How to Integrate MCP Memory Service with LangGraph for Persistent Agent State

You integrate MCP Memory Service with LangGraph by running the standalone HTTP server and wiring its REST endpoints into your agents as LangChain tools or explicit StateGraph nodes, replacing the ephemeral MemorySaver with durable, cross-graph persistent storage.

The doobidoo/mcp-memory-service repository provides a standalone memory store that exposes a REST API for creating, searching, and managing long-term memories. To integrate MCP Memory Service with LangGraph for agent state persistence, you route memory operations through the service's HTTP endpoints instead of relying on LangGraph's in-process MemorySaver, which loses state when the graph process terminates.

Why LangGraph Needs External Memory Persistence

LangGraph's built-in MemorySaver keeps state only inside a single StateGraph process, making it unsuitable for durable persistence or multi-agent collaboration. MCP Memory Service solves these limitations by running as a standalone HTTP server with a SQLite or database backend.

Key differences between LangGraph MemorySaver and MCP Memory Service:

  • Persistence across runs: LangGraph's saver is ephemeral (process-bound), while MCP Memory Service writes to disk/DB for durability.
  • Sharing between StateGraphs: LangGraph isolates memory per process; the service enables cross-graph sharing via network requests.
  • Scalability: LangGraph is limited to in-process only; the service is network-accessible for multi-host deployments.
  • Metadata scoping: LangGraph offers limited tagging; the service supports rich metadata including tags, conversation_id, and memory_type.

Start the MCP Memory Service Server

Begin by installing the package and launching the HTTP server. According to the integration guide in docs/agents/langgraph.md, the server exposes a REST API on port 8000 by default.

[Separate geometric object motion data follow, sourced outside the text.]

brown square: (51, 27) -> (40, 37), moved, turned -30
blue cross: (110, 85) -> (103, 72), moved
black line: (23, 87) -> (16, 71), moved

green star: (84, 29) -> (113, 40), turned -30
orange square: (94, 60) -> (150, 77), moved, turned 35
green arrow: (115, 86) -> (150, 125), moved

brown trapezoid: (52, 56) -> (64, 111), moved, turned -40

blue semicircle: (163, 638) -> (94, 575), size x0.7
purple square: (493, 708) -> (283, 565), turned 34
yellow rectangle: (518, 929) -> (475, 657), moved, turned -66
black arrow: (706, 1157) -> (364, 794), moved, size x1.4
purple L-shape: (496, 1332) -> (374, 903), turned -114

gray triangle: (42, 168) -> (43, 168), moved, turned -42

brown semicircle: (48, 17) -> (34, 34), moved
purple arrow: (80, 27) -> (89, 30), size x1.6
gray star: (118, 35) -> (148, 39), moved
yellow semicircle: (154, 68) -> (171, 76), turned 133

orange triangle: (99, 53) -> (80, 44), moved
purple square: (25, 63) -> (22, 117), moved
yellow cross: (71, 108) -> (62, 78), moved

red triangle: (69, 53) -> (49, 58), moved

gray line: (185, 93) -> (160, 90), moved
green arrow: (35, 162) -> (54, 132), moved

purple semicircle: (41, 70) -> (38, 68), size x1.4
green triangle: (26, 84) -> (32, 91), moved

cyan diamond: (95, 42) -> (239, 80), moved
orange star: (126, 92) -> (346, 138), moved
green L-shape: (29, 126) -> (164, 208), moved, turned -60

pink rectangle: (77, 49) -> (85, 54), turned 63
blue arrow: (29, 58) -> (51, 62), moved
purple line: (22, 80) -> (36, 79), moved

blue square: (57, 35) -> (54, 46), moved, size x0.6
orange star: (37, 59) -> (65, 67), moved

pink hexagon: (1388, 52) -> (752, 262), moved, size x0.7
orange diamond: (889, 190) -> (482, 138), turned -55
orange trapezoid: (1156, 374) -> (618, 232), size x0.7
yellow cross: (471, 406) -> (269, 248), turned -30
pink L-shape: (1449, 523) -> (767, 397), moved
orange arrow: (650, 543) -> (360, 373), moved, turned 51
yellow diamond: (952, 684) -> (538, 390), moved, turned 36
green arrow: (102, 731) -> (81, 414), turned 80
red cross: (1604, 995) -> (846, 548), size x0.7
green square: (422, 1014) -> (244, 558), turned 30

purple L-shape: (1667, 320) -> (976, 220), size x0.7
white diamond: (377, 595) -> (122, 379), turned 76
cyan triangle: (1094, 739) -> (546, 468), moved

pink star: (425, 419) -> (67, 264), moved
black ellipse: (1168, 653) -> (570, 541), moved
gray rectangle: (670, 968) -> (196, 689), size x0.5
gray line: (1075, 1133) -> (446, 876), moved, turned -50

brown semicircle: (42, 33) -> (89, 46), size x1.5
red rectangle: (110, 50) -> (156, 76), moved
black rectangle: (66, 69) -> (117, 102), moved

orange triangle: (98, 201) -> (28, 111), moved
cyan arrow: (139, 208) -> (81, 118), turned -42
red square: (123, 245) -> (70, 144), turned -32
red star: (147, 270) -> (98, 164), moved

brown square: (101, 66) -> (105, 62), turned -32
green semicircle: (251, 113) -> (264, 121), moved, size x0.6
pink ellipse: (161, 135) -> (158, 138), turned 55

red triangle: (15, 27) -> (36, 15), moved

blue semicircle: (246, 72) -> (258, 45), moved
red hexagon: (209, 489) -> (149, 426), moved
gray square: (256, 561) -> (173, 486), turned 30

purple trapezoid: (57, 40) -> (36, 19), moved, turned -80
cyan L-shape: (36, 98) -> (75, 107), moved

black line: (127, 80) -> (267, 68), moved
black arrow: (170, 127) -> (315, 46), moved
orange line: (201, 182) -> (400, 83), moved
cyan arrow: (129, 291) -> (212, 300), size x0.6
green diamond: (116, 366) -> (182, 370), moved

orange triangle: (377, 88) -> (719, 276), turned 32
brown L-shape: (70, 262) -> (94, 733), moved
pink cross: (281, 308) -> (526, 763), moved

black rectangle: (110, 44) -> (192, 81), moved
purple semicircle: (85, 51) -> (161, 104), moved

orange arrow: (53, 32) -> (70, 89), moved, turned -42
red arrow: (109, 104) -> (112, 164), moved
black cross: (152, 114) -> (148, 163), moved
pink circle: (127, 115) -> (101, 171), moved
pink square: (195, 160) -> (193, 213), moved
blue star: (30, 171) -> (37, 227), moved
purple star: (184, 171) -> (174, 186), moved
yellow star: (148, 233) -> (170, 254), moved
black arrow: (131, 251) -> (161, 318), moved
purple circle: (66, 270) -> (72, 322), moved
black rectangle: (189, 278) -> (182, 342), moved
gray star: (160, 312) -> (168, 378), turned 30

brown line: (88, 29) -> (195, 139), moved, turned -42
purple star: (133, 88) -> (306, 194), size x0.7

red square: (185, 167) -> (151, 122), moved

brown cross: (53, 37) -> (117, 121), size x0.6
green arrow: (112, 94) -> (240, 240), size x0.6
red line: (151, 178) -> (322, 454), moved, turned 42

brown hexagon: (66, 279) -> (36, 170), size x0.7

pip install mcp-memory-service httpx
MCP_ALLOW_ANONYMOUS_ACCESS=true memory server --http

The memory server --http command (defined in run_server.py) starts the service. Set MCP_ALLOW_ANONYMOUS_ACCESS=true for local development to skip authentication.

Method 1: Memory Tools for ReAct Agents

The fastest way to add persistence is by wrapping MCP Memory Service calls as LangChain tools and passing them to LangGraph's prebuilt ReAct agent constructor.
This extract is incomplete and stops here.